Persephone was well aware of Hades proclivity toward violence and his earlier comment on punishment reminded her of the promise she had extracted from him after she’d been rescued—when you torture Pirithous, I get to join. She knew Hades had gone to Tartarus that night to torment the demi-god, knew that he had gone since—but she had never asked to accompany him.

But now she wondered if that was why Pirithous haunted her dreams. Perhaps seeing him in Tartarus—bloodied, broken, tortured—would end these nightmares.

She looked at Hades again and gave her order. “I wish to see him.”
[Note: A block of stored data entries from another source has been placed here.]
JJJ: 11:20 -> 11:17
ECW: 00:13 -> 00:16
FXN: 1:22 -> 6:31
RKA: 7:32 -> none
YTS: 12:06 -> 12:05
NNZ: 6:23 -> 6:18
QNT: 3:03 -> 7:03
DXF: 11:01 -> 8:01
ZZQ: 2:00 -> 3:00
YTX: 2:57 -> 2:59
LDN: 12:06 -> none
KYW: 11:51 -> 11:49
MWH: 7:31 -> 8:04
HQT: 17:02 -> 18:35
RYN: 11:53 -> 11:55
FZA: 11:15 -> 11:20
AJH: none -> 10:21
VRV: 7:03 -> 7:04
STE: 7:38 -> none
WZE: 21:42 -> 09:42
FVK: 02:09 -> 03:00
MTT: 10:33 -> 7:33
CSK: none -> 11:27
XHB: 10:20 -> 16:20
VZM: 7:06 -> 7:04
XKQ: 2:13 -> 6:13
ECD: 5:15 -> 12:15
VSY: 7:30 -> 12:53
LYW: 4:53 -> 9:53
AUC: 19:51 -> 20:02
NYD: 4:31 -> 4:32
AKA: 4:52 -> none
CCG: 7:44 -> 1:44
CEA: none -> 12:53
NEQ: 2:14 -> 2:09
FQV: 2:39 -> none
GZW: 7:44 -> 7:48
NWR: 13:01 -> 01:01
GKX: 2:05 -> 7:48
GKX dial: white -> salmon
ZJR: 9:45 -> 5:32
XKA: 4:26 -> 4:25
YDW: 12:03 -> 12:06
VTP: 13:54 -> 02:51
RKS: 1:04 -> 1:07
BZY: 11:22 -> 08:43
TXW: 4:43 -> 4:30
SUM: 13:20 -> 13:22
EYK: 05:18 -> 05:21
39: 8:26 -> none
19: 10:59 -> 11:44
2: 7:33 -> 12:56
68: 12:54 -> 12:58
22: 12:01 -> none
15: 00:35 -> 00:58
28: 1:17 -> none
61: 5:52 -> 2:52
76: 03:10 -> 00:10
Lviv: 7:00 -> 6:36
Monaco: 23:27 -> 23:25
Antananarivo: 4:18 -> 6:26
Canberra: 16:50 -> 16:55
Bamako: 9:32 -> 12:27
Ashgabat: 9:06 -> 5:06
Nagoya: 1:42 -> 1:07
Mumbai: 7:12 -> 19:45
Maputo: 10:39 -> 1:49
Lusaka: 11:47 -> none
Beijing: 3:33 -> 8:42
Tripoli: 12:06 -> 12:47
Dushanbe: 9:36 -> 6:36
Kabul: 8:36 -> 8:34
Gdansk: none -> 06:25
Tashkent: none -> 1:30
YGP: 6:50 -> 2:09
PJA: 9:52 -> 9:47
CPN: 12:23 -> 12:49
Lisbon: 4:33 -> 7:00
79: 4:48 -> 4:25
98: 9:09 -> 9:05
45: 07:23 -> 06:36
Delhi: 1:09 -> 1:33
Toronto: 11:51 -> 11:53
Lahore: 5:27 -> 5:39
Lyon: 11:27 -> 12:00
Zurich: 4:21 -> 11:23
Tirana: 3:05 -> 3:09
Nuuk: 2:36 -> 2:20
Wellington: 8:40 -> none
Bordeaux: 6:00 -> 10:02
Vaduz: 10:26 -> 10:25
Hades’ expression did not change, but she thought she could feel his emotions in that moment—anger, guilt, and apprehension—but not apprehension at allowing her to face her attacker, apprehension at having her in Tartarus at all. She knew that a part of him feared to show her this side of him, feared what she would think—and yet, he would not deny her.

“As you wish, darling.”


Persephone and Hades manifested in Tartarus, in a windowless, white room so bright, it hurt. As her eyes adjusted, they widened, welded to the spot where Pirithous was restrained in a chair at the center of the room. It had been weeks since she’d seen the demi-god. He appeared to be asleep, chin resting on his chest, eyes closed. She’d once thought he was handsome, but now those sharp cheekbones were hollow, his face wan and ashy.

And the smell.

It wasn’t decay, exactly, but it was acidic and sharp, and it burned her nose.

Her stomach roiled, souring at the sight of him.

“Is he dead?” She could not bring her voice above a whisper just in case—she was not ready to see his eyes. She knew she asked a strange question, given that they stood in Tartarus, in the Underworld, but Persephone was aware of Hades’ preferred methods of torture, knew that he would give life only to extinguish it through a series of harrowing punishments.